Paste the printed export lines into your shell, then use any OpenAI-compatible client. The only Daytona-specific detail is the x-daytona-preview-token header; everything else is the standard OpenAI API surface, including stream=True for token streaming.

Terminal window
curl -sS --connect-timeout 30 --max-time 120 "$ENDPOINT/v1/chat/completions" \
-H "x-daytona-preview-token: $TOKEN" \
-H "Content-Type: application/json" \
-d '{
"model": "gpt-oss-20b",
"messages": [{"role": "user", "content": "Write a haiku about a sandbox where AI agents run code."}],
"max_tokens": 4096
}'

The subsections below drive that same client through SGLang’s features, each a runnable example in query_openai.py: streaming, reasoning effort, structured output, tool calling, and prefix caching.

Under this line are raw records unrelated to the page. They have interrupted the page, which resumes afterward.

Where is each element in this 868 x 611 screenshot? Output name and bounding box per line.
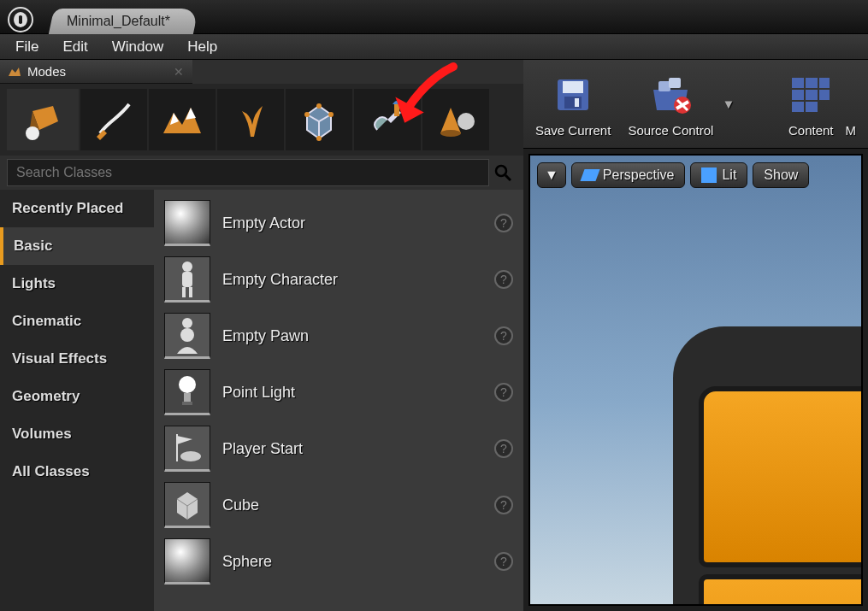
- flag-icon: [164, 426, 210, 472]
- cat-volumes[interactable]: Volumes: [0, 415, 154, 453]
- actor-sphere[interactable]: Sphere ?: [157, 533, 520, 590]
- lit-label: Lit: [722, 167, 736, 183]
- svg-rect-32: [792, 78, 804, 88]
- mode-landscape[interactable]: [149, 89, 216, 150]
- svg-point-0: [9, 8, 32, 32]
- paint-mode-icon: [90, 96, 138, 144]
- cat-visual-effects[interactable]: Visual Effects: [0, 340, 154, 378]
- mesh-paint-mode-icon: [363, 96, 411, 144]
- modes-close-icon[interactable]: ✕: [174, 65, 184, 79]
- svg-rect-27: [669, 78, 681, 88]
- svg-rect-33: [806, 78, 818, 88]
- actor-label: Point Light: [222, 384, 482, 402]
- cat-geometry[interactable]: Geometry: [0, 378, 154, 415]
- toolbar-more[interactable]: M: [846, 70, 857, 138]
- mode-cone[interactable]: [422, 89, 489, 150]
- actor-list[interactable]: Empty Actor ? Empty Character ? Empty Pa…: [154, 190, 523, 611]
- svg-rect-36: [806, 90, 818, 100]
- chevron-down-icon[interactable]: ▼: [722, 97, 735, 111]
- modes-header-icon: [7, 64, 22, 79]
- actor-empty-actor[interactable]: Empty Actor ?: [157, 195, 520, 251]
- lit-icon: [701, 167, 717, 183]
- search-row: [0, 156, 523, 190]
- search-button[interactable]: [489, 159, 517, 186]
- svg-rect-19: [182, 402, 192, 405]
- content-button[interactable]: Content: [788, 70, 834, 138]
- modes-panel: Modes ✕: [0, 60, 523, 611]
- help-icon[interactable]: ?: [494, 326, 513, 345]
- unreal-logo-icon: [7, 6, 34, 33]
- toolbar-more-label: M: [846, 123, 857, 138]
- svg-point-1: [26, 126, 39, 140]
- svg-rect-39: [806, 102, 818, 112]
- cat-all-classes[interactable]: All Classes: [0, 453, 154, 491]
- modes-panel-title: Modes: [27, 64, 66, 79]
- menu-window[interactable]: Window: [112, 38, 163, 56]
- svg-rect-35: [792, 90, 804, 100]
- svg-rect-18: [184, 393, 191, 402]
- search-icon: [494, 164, 511, 181]
- perspective-label: Perspective: [603, 167, 675, 183]
- mode-foliage[interactable]: [217, 89, 284, 150]
- viewport-show[interactable]: Show: [753, 162, 809, 188]
- help-icon[interactable]: ?: [494, 214, 513, 232]
- svg-rect-6: [394, 104, 399, 116]
- svg-line-10: [505, 175, 511, 180]
- title-bar: Minimal_Default*: [0, 0, 868, 34]
- svg-point-15: [182, 318, 192, 328]
- mode-toolbar: [0, 84, 523, 156]
- actor-empty-character[interactable]: Empty Character ?: [157, 251, 520, 308]
- actor-label: Empty Actor: [222, 214, 482, 232]
- svg-point-5: [316, 136, 322, 141]
- document-tab-label: Minimal_Default*: [67, 14, 170, 29]
- actor-label: Empty Pawn: [222, 327, 482, 345]
- viewport-scene-object: [673, 326, 863, 606]
- source-control-label: Source Control: [628, 123, 713, 138]
- geometry-mode-icon: [295, 96, 343, 144]
- place-mode-icon: [19, 96, 67, 144]
- viewport-perspective[interactable]: Perspective: [571, 162, 686, 188]
- svg-point-11: [182, 261, 192, 272]
- menu-edit[interactable]: Edit: [62, 38, 87, 56]
- cat-basic[interactable]: Basic: [0, 227, 154, 265]
- cat-lights[interactable]: Lights: [0, 265, 154, 303]
- actor-label: Cube: [222, 496, 482, 514]
- save-label: Save Current: [535, 123, 611, 138]
- source-control-button[interactable]: Source Control ▼: [628, 70, 735, 138]
- svg-point-4: [316, 103, 322, 109]
- document-tab[interactable]: Minimal_Default*: [49, 9, 198, 34]
- perspective-icon: [580, 169, 599, 181]
- light-icon: [164, 369, 210, 415]
- actor-cube[interactable]: Cube ?: [157, 477, 520, 533]
- help-icon[interactable]: ?: [494, 270, 513, 289]
- svg-rect-14: [189, 287, 192, 297]
- help-icon[interactable]: ?: [494, 439, 513, 458]
- viewport-options[interactable]: ▼: [537, 162, 566, 188]
- viewport[interactable]: ▼ Perspective Lit Show: [528, 154, 863, 606]
- modes-panel-header[interactable]: Modes ✕: [0, 60, 192, 84]
- source-control-icon: [647, 73, 694, 117]
- mode-place[interactable]: [7, 89, 79, 150]
- show-label: Show: [764, 167, 798, 183]
- svg-point-21: [180, 451, 201, 461]
- help-icon[interactable]: ?: [494, 552, 513, 571]
- menu-help[interactable]: Help: [187, 38, 217, 56]
- save-button[interactable]: Save Current: [535, 70, 611, 138]
- help-icon[interactable]: ?: [494, 496, 513, 514]
- actor-player-start[interactable]: Player Start ?: [157, 420, 520, 477]
- svg-point-9: [496, 166, 506, 176]
- mode-mesh-paint[interactable]: [354, 89, 421, 150]
- cat-recently-placed[interactable]: Recently Placed: [0, 190, 154, 227]
- svg-point-16: [180, 328, 194, 342]
- viewport-lit[interactable]: Lit: [690, 162, 747, 188]
- actor-point-light[interactable]: Point Light ?: [157, 364, 520, 420]
- actor-empty-pawn[interactable]: Empty Pawn ?: [157, 308, 520, 364]
- help-icon[interactable]: ?: [494, 383, 513, 402]
- menu-file[interactable]: File: [15, 38, 38, 56]
- svg-rect-25: [575, 98, 579, 107]
- mode-paint[interactable]: [80, 89, 147, 150]
- svg-rect-38: [792, 102, 804, 112]
- mode-geometry[interactable]: [286, 89, 352, 150]
- cat-cinematic[interactable]: Cinematic: [0, 303, 154, 340]
- search-input[interactable]: [7, 159, 489, 186]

Set stream=True and tokens arrive as deltas instead of one final message. gpt-oss streams its reasoning channel first and the answer second, in separate fields, so printing both reasoning_content and content follows the whole generation as it comes:

stream = client.chat.completions.create(
model="gpt-oss-20b",
messages=[{"role": "user", "content": "Write ten haikus about tokens arriving one at a time."}],
max_tokens=8192,
stream=True,
)
for chunk in stream:
delta = chunk.choices[0].delta
print(delta.reasoning_content or delta.content or "", end="", flush=True)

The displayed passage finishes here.